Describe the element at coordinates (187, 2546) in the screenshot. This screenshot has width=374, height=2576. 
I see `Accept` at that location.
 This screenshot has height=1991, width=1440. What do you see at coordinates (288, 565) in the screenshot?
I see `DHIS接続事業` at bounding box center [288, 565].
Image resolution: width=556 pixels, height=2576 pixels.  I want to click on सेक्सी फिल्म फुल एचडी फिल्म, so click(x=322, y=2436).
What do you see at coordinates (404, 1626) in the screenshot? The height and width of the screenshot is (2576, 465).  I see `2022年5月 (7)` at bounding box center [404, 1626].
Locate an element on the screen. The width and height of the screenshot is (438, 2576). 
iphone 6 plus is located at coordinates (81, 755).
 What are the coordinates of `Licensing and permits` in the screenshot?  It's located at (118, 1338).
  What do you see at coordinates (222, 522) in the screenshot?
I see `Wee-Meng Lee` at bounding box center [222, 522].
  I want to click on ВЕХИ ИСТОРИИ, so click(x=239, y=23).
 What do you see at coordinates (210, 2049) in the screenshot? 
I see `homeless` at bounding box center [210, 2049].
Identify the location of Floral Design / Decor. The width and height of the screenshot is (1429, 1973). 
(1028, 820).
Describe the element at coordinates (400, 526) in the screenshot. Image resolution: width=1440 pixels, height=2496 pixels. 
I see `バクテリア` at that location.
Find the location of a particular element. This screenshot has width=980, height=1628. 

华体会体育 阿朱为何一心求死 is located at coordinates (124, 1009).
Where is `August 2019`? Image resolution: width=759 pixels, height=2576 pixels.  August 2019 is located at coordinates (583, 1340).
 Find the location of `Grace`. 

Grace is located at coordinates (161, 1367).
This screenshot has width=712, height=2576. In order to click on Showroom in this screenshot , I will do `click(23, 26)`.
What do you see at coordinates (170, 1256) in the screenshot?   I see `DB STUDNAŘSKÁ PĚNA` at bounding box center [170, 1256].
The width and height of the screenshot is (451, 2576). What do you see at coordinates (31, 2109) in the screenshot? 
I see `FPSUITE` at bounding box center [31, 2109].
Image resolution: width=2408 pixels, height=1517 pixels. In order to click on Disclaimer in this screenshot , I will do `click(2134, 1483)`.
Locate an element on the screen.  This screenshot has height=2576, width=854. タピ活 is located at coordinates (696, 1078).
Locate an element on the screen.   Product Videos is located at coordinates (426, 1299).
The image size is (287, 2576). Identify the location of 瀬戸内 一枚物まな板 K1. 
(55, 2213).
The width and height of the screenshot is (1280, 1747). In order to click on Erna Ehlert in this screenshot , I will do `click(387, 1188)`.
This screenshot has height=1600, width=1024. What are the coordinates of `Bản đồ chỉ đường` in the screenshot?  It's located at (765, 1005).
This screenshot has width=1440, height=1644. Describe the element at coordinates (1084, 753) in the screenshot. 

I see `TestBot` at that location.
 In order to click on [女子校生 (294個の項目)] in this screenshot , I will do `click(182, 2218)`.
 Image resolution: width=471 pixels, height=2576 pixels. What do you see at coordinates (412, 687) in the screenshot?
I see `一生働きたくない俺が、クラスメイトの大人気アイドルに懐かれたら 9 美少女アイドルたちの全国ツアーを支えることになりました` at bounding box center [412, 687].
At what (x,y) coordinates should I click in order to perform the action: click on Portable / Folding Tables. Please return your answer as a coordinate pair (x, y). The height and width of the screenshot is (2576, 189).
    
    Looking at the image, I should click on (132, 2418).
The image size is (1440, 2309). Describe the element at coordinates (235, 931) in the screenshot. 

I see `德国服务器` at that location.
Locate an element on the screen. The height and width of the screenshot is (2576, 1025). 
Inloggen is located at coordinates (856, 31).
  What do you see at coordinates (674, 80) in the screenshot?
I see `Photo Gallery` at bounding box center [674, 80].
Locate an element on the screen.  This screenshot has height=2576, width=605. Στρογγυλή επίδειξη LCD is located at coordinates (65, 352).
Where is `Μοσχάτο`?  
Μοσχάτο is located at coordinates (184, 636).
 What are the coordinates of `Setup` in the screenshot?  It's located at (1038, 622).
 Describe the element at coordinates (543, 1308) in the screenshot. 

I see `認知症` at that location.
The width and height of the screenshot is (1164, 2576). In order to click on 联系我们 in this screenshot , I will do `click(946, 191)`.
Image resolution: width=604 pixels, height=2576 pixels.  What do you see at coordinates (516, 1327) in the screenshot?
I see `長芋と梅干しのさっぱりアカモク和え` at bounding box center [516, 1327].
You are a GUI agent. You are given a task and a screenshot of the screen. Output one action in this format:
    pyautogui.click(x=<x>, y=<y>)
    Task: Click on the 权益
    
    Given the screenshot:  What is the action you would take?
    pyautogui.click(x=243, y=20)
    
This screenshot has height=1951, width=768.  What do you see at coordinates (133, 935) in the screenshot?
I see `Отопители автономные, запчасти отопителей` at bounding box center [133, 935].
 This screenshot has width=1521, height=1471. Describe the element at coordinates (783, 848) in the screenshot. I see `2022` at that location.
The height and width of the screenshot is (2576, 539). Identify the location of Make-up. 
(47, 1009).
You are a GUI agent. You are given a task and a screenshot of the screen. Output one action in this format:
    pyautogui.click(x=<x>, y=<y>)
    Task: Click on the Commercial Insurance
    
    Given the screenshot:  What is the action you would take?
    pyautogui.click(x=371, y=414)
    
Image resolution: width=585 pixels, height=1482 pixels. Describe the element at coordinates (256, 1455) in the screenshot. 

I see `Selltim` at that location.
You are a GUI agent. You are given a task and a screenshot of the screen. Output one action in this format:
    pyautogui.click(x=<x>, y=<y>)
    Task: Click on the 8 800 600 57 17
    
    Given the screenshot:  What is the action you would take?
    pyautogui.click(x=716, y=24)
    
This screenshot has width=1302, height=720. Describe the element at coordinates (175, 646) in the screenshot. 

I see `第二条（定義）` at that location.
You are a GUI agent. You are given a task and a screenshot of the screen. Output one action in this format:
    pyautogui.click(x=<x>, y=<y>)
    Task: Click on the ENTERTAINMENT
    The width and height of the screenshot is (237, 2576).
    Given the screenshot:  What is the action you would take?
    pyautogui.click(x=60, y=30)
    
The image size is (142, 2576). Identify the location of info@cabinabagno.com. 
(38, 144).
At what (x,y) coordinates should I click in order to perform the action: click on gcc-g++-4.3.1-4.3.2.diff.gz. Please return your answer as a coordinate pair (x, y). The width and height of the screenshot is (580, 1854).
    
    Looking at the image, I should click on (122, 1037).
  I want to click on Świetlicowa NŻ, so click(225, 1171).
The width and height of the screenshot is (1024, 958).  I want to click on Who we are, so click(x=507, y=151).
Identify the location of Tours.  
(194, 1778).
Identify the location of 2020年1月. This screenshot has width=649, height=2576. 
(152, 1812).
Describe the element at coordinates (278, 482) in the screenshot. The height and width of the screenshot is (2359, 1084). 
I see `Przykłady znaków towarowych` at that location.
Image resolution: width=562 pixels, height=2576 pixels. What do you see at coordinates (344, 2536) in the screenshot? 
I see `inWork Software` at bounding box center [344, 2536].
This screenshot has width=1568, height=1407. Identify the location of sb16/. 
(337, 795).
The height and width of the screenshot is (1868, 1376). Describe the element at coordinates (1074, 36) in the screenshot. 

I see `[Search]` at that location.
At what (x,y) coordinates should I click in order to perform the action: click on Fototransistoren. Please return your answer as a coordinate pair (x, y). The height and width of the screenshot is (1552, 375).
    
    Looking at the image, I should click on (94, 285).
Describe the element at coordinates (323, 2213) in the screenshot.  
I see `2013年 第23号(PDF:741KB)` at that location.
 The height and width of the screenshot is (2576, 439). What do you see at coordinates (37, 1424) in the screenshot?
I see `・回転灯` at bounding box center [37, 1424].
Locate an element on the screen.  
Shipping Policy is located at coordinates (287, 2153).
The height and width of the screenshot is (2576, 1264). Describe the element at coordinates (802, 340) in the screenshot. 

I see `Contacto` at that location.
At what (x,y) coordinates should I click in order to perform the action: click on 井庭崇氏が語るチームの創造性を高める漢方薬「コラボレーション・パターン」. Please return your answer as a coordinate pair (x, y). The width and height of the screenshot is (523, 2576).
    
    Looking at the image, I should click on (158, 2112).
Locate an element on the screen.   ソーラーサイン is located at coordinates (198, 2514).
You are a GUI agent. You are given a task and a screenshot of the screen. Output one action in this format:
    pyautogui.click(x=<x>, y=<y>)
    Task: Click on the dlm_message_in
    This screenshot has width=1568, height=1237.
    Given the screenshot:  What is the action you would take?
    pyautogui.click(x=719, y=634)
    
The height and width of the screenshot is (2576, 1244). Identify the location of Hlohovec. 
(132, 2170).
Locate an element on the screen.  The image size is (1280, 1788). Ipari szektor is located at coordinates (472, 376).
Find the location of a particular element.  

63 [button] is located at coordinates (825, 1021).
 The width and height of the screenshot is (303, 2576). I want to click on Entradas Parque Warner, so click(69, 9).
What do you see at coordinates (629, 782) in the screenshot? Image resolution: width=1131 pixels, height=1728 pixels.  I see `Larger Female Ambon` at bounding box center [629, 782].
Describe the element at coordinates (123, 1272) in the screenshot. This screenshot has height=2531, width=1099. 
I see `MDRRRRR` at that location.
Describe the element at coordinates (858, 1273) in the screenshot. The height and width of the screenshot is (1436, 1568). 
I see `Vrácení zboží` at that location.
====
Begin at the first line of the material above. Transcribe each line exactly, ending with the line that contains "What do you see at coordinates (404, 1626)".

Describe the element at coordinates (187, 2546) in the screenshot. This screenshot has width=374, height=2576. 
I see `Accept` at that location.
 This screenshot has height=1991, width=1440. What do you see at coordinates (288, 565) in the screenshot?
I see `DHIS接続事業` at bounding box center [288, 565].
Image resolution: width=556 pixels, height=2576 pixels.  I want to click on सेक्सी फिल्म फुल एचडी फिल्म, so click(x=322, y=2436).
What do you see at coordinates (404, 1626) in the screenshot? The height and width of the screenshot is (2576, 465).  I see `2022年5月 (7)` at bounding box center [404, 1626].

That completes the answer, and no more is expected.